For Pastor Anderson, it was seven years, to be exact. Seven years of marriage with a secret he wouldn't tell.

For most of that time, he was dealing with a successful and growing ministry. Looking back, he recognizes "the seductive nature of success and the intoxicating effect of a compliment," which often led to some of his most vulnerable times with porn.

"Perhaps subconsciously we start believing in too many of the good things members tell us about our sermons, demonstrations of compassion and biblical insights. ... Don't be surprised at the subtle lure that accomplishment and accolades can bring. These lead to a sense of entitlement; they lead us to act as though we can do or have whatever we want."

That sense of invulnerability feeds the problem, his wife would later recall. "Everyone knows you, but no one knows you."

Unknown to Pastor Anderson, his wife had been suspicious for at least two years about some of his activities, but kept her questions to herself. One night, after finding computer images he had forgotten to erase as usual, she confronted him. Rather than becoming defensive, he admitted his involvement. She agreed to keep silent if he would stay away from it.

The bargain worked for a while. Until he moved into the pastor's study at their new church and began taking a personal laptop computer to use there. Months went by, and in the summer of 2003, his wife acknowledged to herself that the signs of his continued addiction were unmistakable. She was gathering the courage to leave him.

Duality of porn

Better than most, clergy know the difference between sins of omission and commission — the first is a failure to do something God asks, and the latter is a choice to do something God forbids. The duality of porn encompasses both, Pastor Anderson said. Addicts focus on the choice to indulge, but don't understand how they fail others around them in the process.

"It wipes the soul out of a marriage," he said. "There are some that feel it will make the sexual relationship (with a spouse) stronger, but that's the lie of pornography."

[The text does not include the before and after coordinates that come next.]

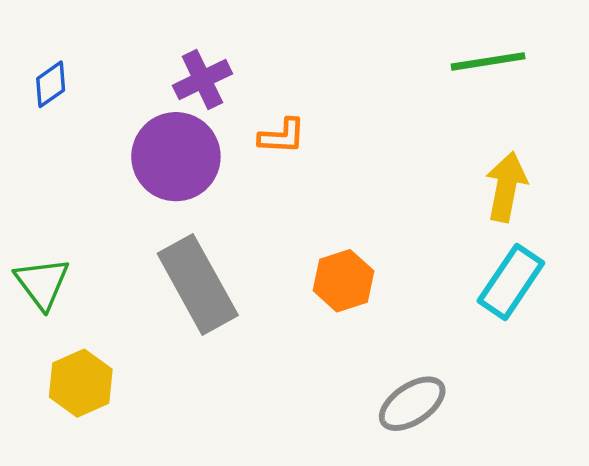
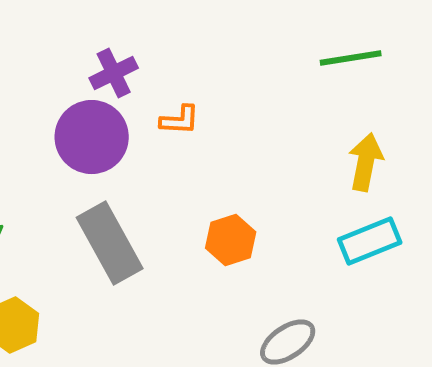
cyan rectangle: (511, 282) -> (370, 241), turned 34

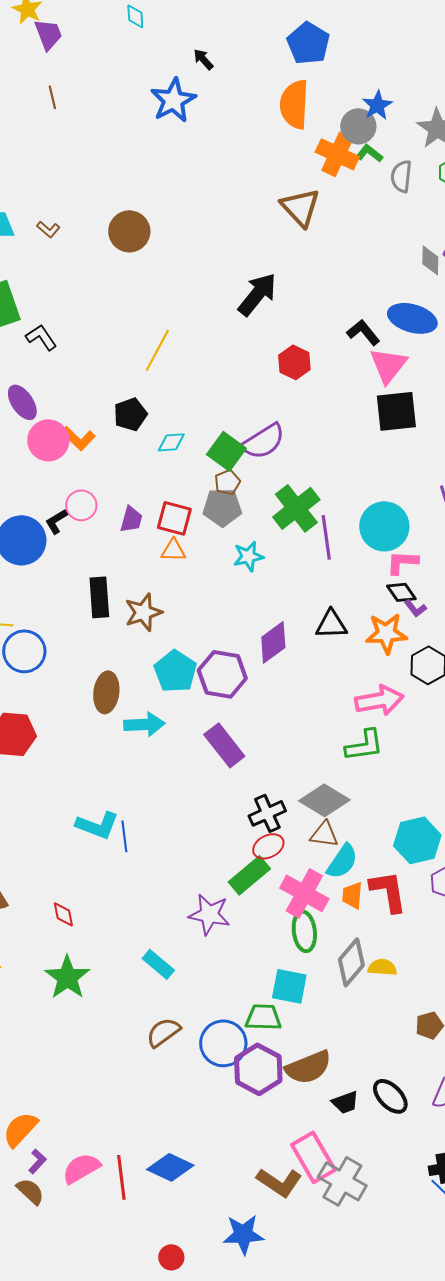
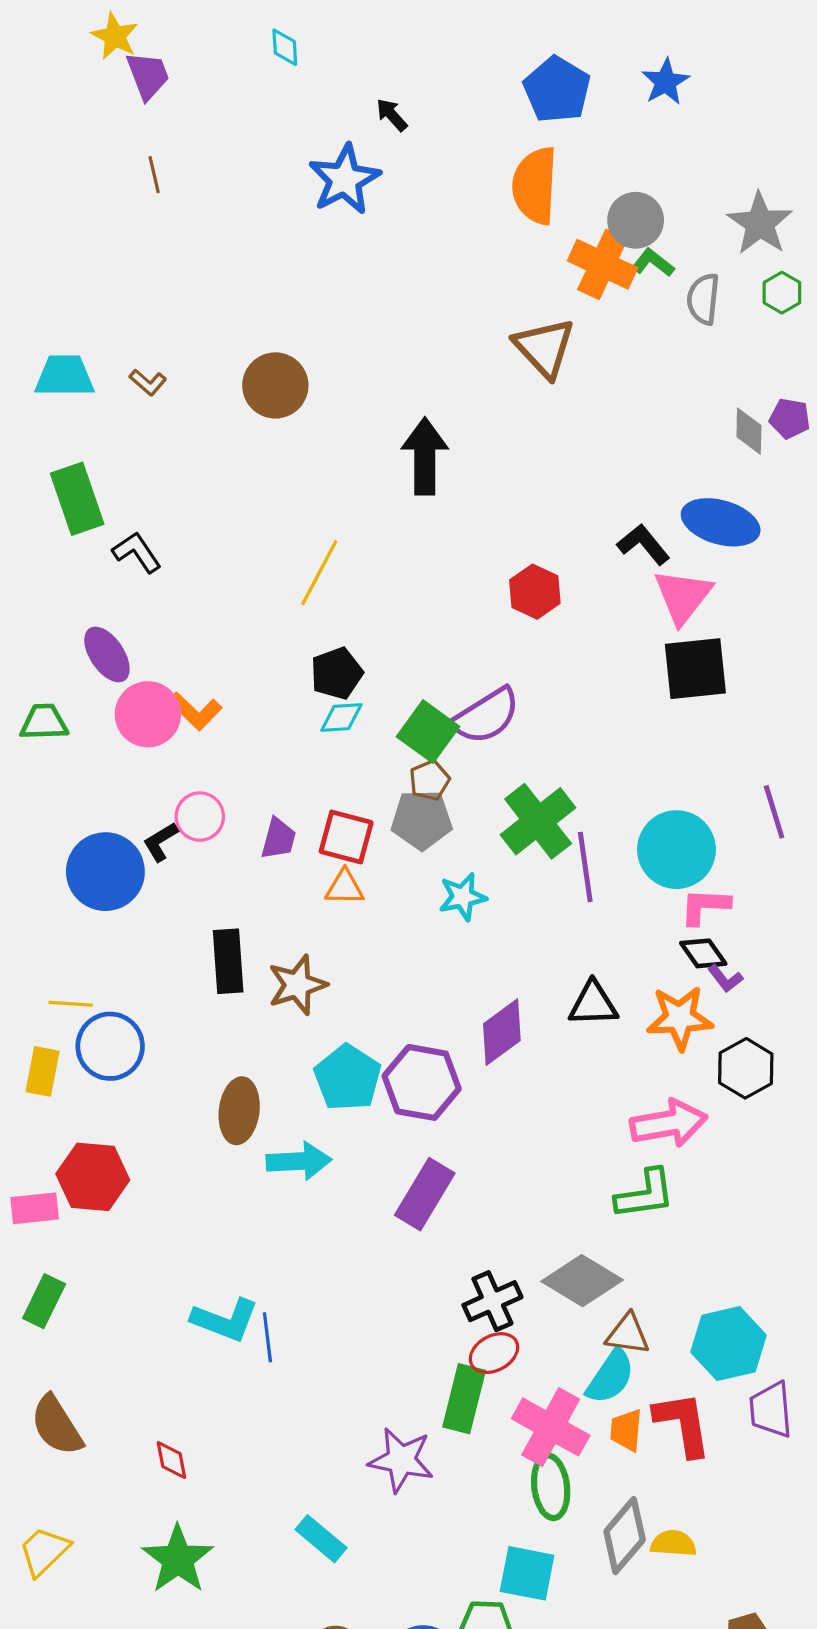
blue star: (377, 105) -> (665, 82), moved
black arrow: (257, 294) -> (425, 456), moved, turned -39
black pentagon: (130, 414) -> (337, 673), moved
purple rectangle: (224, 745) -> (425, 1194), turned 69
brown triangle: (324, 834) -> (628, 1334), moved
green rectangle: (249, 875) -> (464, 1399), turned -36

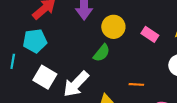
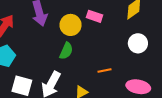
pink rectangle: (150, 34) -> (95, 16), moved

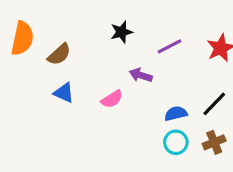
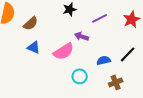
pink semicircle: (112, 99) -> (64, 51), size x1.5
cyan circle: (176, 142) -> (80, 76), moved
brown cross: (214, 142) -> (116, 82), moved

Looking back, he sees the lost time with his children, the lack of an intimate relationship with his wife and the time that could have been used for meaningful friendship among the casualties.

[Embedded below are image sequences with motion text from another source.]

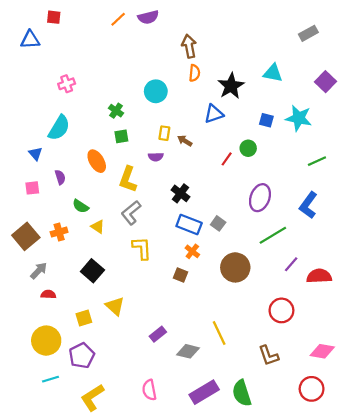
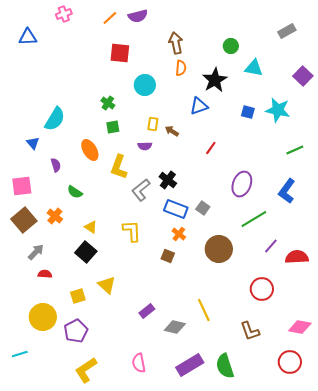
red square: (54, 17) -> (120, 53), moved, size x1.5
pink cross: (67, 84) -> (64, 14), moved
green circle: (248, 148) -> (231, 46), moved
pink square: (32, 188) -> (22, 186), moved, size x1.5
gray L-shape: (131, 213) -> (141, 190), moved
yellow triangle: (98, 227) -> (91, 227), moved
orange cross: (59, 232) -> (55, 216), turned -35
cyan line: (50, 379) -> (20, 354), moved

Fear of embarrassment and potential job loss kept his wife silent most of the time, and she rarely spoke to Pastor Anderson about it. "Part of me was afraid that he would console himself with more porn, and part of me was unable to verbalize what I felt. Looking back, I know this was the biggest mistake of my life," she later recalled. "It was such a toxic way to live.

"He would go in cycles of repentance and desire to be close to our family. Then there'd be a longing to pull away, to flee to his fantasy world. In retrospect, that was our whole married life. ... Each time he came back, I welcomed him. After all, I loved him. ... But one day I realized that I was loving him at the cost of myself."

Her self-image was torn to the core.

Not immune

An unbidden confession to a fellow clergyman came just in time while Christina and the girls were away at a church camp. Then — of his own accord — he confessed to church superiors, thinking he would certainly lose his job and his livelihood. But the depth of his remorse and his determination to confess without the threat of getting caught publicly convinced them he was sincere. They let him stay.

"Going public allowed me to make the point that I was more interested in authenticity than popularity, which I think is an important place to arrive at. It no longer mattered so much what people thought about me. The conviction that God placed on my heart was to speak out, even at the cost of losing my job."

To this day, he knows he is not immune. "You have to live with the fact that there is a vulnerability there. ... But you never play the game of saying 'just this once won't hurt.'

"It's like being addicted to alcohol."

The greatest safeguard is one that's often the most difficult to do, he said. "It's making sure our relationships are open and real and honest.

"The minute you start to hide and escape and things become secret, that's when you're in trouble."

Editor's note: Pastor Anderson's book, "Breaking the Silence: A Pastor Goes Public With His Battle With Pornography," was published by Autumn House Publishing.